### AIM OF THE TASK
The answer must be an exact reproduction of the lines from the start of the records below through the line containing "What do you see at coordinates (667, 2336)", and nothing more.

### Collection entries
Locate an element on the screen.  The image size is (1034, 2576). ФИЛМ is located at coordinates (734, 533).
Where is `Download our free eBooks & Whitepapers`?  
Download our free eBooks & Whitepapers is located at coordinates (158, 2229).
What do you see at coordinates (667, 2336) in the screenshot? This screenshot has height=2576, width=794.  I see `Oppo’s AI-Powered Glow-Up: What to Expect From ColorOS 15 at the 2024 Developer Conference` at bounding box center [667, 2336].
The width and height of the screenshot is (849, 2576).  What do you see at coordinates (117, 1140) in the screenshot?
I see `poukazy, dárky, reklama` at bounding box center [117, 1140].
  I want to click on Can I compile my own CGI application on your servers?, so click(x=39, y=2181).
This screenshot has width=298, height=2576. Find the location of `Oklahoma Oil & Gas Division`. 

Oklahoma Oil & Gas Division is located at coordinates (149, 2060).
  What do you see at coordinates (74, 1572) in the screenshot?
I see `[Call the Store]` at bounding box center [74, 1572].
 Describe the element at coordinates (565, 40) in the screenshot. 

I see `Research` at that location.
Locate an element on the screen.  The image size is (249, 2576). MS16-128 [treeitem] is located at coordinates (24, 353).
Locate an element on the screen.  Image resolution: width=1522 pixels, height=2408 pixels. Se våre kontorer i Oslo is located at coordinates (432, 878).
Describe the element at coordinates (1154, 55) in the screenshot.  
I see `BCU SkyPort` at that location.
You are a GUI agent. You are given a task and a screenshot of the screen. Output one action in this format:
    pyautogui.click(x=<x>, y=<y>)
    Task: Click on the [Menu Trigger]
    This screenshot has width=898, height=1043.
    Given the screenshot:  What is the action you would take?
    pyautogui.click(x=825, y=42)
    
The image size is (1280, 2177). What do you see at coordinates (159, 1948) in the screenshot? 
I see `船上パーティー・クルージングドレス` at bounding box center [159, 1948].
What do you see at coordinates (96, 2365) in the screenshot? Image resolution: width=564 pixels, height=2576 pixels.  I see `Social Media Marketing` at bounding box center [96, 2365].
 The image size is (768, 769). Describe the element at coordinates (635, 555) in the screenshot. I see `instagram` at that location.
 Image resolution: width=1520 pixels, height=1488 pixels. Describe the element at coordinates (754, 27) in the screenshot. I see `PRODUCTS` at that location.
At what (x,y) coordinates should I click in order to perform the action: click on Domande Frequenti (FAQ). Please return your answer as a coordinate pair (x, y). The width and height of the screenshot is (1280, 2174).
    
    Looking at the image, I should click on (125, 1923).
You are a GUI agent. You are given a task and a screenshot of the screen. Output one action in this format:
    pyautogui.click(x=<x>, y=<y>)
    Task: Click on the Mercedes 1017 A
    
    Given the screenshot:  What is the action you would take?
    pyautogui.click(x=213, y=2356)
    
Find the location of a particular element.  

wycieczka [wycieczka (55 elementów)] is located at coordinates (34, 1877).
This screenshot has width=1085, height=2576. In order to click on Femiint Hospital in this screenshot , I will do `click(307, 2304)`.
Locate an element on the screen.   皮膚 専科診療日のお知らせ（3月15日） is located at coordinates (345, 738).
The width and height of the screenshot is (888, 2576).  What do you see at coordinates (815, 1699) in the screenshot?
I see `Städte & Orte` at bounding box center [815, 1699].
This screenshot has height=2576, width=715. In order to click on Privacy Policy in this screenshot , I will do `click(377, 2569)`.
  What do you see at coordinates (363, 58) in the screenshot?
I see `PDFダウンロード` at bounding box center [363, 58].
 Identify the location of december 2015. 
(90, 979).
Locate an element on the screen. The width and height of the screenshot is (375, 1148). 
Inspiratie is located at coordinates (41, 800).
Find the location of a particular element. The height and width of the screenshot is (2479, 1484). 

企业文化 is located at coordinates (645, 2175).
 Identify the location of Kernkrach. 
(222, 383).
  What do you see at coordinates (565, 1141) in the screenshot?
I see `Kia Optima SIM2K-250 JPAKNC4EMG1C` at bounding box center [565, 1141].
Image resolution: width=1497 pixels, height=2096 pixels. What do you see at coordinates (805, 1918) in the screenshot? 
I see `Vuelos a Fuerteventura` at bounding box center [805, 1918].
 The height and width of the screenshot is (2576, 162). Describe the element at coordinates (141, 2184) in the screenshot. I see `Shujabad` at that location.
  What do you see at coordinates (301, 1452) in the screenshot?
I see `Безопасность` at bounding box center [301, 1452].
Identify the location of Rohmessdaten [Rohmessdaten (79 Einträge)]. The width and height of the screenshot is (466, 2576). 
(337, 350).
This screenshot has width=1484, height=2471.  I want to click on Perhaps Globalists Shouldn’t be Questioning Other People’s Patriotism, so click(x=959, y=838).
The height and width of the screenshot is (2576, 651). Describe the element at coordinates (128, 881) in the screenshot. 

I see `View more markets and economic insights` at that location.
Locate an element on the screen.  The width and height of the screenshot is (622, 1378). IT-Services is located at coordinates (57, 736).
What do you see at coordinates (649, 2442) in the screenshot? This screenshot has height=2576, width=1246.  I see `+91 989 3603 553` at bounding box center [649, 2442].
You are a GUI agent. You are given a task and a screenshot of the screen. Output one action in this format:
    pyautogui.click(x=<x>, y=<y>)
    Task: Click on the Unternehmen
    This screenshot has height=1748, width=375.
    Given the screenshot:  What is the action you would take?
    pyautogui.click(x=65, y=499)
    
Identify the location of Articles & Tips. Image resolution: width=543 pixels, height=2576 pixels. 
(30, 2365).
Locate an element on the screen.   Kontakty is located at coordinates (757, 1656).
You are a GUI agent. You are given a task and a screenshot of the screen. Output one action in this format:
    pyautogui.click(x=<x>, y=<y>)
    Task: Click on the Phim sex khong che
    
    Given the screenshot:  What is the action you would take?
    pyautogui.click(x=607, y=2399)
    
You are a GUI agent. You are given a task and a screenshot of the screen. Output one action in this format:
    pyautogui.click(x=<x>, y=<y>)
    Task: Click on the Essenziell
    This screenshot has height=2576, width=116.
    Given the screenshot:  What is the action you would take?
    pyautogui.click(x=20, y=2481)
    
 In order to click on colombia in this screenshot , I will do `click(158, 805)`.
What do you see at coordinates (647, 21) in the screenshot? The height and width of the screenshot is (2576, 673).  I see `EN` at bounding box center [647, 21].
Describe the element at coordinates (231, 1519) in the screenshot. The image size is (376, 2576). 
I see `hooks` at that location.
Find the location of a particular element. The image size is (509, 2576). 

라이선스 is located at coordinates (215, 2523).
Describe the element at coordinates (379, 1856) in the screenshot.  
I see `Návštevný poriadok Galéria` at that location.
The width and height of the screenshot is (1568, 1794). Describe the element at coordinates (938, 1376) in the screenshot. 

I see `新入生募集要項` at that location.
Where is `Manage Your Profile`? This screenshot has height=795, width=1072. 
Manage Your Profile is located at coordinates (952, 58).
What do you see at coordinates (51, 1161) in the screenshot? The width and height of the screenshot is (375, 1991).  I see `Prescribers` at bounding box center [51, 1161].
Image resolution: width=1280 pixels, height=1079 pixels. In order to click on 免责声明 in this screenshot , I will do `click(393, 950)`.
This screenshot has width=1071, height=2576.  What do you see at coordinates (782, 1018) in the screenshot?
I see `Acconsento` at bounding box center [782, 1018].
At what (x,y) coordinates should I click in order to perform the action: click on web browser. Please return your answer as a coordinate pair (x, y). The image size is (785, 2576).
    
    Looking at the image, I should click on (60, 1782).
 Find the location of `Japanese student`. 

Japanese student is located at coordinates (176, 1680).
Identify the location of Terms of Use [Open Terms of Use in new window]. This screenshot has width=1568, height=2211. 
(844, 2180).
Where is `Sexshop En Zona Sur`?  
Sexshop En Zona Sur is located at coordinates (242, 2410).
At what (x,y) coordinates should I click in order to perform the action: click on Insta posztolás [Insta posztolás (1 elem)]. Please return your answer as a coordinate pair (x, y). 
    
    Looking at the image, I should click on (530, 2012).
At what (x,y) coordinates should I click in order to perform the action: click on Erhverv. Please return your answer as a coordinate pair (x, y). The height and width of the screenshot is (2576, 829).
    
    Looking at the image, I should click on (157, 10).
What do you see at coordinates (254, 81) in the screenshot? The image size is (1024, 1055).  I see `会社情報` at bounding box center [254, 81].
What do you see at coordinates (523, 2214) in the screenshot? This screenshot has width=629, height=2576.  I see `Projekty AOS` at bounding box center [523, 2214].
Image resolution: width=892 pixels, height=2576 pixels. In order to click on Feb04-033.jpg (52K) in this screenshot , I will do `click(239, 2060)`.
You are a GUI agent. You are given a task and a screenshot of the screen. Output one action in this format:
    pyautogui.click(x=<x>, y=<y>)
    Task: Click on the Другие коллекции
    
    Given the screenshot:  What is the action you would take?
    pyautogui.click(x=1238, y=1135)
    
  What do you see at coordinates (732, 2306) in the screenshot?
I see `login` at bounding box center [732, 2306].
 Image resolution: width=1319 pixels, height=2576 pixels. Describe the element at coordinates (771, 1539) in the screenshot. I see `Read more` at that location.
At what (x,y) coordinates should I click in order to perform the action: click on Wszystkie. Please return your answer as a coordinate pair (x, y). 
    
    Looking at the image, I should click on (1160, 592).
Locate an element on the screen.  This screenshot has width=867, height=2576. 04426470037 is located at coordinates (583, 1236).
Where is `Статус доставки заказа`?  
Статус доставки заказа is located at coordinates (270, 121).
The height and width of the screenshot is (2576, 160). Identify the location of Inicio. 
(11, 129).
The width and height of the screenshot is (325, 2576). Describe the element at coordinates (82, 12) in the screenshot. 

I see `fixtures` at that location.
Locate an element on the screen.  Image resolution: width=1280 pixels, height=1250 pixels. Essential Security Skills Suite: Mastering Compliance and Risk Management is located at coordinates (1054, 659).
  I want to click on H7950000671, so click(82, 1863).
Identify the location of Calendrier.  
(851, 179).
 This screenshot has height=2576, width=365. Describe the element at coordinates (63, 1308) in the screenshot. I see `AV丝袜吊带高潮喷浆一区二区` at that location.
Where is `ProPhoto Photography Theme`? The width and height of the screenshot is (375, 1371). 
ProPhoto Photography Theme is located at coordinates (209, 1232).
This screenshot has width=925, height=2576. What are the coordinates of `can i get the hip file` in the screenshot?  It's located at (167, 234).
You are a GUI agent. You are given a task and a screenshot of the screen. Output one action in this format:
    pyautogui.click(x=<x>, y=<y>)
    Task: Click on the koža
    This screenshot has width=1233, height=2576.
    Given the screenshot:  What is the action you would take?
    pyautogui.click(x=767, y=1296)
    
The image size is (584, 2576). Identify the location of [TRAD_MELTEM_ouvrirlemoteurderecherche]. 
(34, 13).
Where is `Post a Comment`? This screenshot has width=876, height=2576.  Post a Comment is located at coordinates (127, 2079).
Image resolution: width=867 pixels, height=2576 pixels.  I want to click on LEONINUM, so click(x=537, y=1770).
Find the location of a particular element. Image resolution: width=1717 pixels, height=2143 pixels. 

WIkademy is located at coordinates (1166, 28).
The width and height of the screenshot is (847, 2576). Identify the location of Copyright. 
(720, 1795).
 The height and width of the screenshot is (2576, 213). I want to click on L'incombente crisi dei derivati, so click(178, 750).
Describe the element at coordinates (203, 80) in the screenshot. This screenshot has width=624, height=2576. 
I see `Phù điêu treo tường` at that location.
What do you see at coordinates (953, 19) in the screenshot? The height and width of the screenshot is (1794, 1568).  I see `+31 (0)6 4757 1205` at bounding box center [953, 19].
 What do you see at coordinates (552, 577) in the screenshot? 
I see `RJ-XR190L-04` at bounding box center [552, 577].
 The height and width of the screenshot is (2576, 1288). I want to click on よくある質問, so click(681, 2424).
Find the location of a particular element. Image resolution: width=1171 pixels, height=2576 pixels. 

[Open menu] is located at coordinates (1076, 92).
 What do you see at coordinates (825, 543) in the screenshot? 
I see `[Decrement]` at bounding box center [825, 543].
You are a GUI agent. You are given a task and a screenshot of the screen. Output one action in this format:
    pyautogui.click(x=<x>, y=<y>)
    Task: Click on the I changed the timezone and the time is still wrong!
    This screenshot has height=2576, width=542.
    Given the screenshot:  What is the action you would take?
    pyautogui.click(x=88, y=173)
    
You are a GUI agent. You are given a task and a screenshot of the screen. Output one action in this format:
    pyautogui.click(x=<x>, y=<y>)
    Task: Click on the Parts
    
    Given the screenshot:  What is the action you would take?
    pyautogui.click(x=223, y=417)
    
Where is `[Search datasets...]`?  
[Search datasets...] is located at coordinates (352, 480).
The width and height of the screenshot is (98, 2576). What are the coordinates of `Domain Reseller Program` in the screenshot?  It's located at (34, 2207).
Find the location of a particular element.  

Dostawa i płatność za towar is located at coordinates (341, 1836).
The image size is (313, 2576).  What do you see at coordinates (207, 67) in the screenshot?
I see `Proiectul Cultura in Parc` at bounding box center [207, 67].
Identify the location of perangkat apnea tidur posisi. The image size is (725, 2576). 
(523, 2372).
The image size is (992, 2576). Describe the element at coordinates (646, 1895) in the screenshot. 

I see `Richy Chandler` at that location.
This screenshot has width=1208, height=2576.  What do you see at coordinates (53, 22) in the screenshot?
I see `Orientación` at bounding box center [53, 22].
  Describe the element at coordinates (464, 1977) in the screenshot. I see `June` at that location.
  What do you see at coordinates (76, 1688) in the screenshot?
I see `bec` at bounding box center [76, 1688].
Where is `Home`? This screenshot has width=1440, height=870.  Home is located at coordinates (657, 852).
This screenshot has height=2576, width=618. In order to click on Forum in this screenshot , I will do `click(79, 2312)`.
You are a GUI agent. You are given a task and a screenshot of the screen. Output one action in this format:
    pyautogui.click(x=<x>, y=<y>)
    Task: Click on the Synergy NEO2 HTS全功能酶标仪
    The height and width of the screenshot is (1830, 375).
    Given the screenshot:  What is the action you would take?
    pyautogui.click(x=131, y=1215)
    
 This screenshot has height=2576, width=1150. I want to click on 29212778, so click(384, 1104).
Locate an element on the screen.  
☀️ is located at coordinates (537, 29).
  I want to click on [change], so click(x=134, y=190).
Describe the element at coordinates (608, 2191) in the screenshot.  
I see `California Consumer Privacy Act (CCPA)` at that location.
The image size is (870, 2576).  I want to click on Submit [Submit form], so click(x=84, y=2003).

### TASK SOLUTION
Locate an element on the screen.  The image size is (1034, 2576). ФИЛМ is located at coordinates (734, 533).
Where is `Download our free eBooks & Whitepapers`?  
Download our free eBooks & Whitepapers is located at coordinates (158, 2229).
What do you see at coordinates (667, 2336) in the screenshot? This screenshot has height=2576, width=794.  I see `Oppo’s AI-Powered Glow-Up: What to Expect From ColorOS 15 at the 2024 Developer Conference` at bounding box center [667, 2336].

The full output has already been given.